Keep choice in healthcare

Reform efforts need a broader definition of healing.

Nearly 46 million Americans today are without health insurance. Premiums have doubled in this decade alone. At the same time, the cost of hospitalization and pharmaceuticals has escalated dramatically. So, sadly, many businesses and individuals now find themselves priced out of the market. People who desperately want health insurance often can't pay for it and see coverage as a luxury only the rich can afford.
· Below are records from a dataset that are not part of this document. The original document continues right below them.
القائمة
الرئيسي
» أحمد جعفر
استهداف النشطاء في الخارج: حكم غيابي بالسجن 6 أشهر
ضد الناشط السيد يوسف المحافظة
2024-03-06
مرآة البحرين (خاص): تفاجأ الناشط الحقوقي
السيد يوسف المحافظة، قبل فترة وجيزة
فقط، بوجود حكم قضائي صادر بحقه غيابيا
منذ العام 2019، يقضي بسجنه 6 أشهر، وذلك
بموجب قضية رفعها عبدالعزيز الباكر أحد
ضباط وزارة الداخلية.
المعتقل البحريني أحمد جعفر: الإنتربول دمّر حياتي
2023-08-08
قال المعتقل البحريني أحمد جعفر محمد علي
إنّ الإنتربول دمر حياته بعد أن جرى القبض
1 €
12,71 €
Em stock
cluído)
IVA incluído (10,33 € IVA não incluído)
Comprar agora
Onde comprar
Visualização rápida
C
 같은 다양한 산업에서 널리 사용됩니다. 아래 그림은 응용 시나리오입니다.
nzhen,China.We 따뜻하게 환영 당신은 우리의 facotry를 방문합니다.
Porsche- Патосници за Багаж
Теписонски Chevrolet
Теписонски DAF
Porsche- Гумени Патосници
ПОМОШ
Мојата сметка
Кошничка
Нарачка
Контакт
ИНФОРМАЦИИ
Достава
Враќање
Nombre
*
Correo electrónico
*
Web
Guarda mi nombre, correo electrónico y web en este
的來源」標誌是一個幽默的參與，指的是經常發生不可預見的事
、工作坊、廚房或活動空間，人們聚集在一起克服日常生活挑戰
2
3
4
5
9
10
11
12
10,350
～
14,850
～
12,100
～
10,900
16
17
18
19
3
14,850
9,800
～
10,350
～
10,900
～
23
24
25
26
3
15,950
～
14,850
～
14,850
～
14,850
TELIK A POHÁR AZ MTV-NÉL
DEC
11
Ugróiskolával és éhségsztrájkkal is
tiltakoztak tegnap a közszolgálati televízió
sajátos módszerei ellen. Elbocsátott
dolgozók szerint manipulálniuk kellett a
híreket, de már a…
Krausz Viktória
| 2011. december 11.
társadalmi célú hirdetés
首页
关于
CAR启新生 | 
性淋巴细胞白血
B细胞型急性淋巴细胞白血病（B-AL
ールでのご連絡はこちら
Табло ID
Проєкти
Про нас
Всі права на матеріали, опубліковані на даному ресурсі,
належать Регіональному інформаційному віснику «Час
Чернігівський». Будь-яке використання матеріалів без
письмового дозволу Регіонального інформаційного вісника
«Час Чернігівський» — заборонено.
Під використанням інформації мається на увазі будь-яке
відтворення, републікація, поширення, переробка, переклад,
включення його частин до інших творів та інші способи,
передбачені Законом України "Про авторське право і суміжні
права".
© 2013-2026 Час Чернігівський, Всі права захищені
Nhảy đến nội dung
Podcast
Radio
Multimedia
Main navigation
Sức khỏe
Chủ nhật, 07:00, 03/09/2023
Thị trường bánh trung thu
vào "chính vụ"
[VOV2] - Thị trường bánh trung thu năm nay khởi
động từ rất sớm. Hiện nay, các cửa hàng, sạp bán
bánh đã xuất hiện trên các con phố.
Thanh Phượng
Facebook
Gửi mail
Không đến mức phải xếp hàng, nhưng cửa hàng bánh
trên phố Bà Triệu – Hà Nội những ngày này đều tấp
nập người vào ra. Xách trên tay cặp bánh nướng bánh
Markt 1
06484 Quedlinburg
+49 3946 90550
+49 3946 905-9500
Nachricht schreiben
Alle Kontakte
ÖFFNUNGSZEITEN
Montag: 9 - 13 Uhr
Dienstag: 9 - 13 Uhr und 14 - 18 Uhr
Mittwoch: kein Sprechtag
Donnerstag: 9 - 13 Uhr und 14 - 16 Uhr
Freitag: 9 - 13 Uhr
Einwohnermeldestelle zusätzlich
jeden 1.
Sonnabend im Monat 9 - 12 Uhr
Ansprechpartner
It's natural, therefore, that healthcare reform – a plan that will guarantee health insurance for everyone – is the subject of intense public discussion. Both presidential candidates offer such a plan, although they take different approaches. And in nearly every state legislature, healthcare reform has become a significant topic. Massachusetts has already adopted legislation mandating health insurance for everyone, except for those who opt out by using accommodations provided in the law. And California, the most populous state, is wrestling with its own version.

Yet some raise a caution, especially in view of current unsettled global economic conditions. They ask whether sweeping healthcare reform will ease – or overload – the burden US taxpayers carry. And legislation alone, they warn, won't necessarily curb the underlying problem of runaway healthcare costs.

Others bring up a different concern. If reform is to deliver on its promise, they say, the definition of healthcare needs to be broadened beyond simply conventional medical treatment. Reform needs to provide for the widest range of responsible healthcare choices. It needs to reach beyond allopathic models alone – to include the broad spectrum of alternative approaches that millions of Americans are now turning to for treatment.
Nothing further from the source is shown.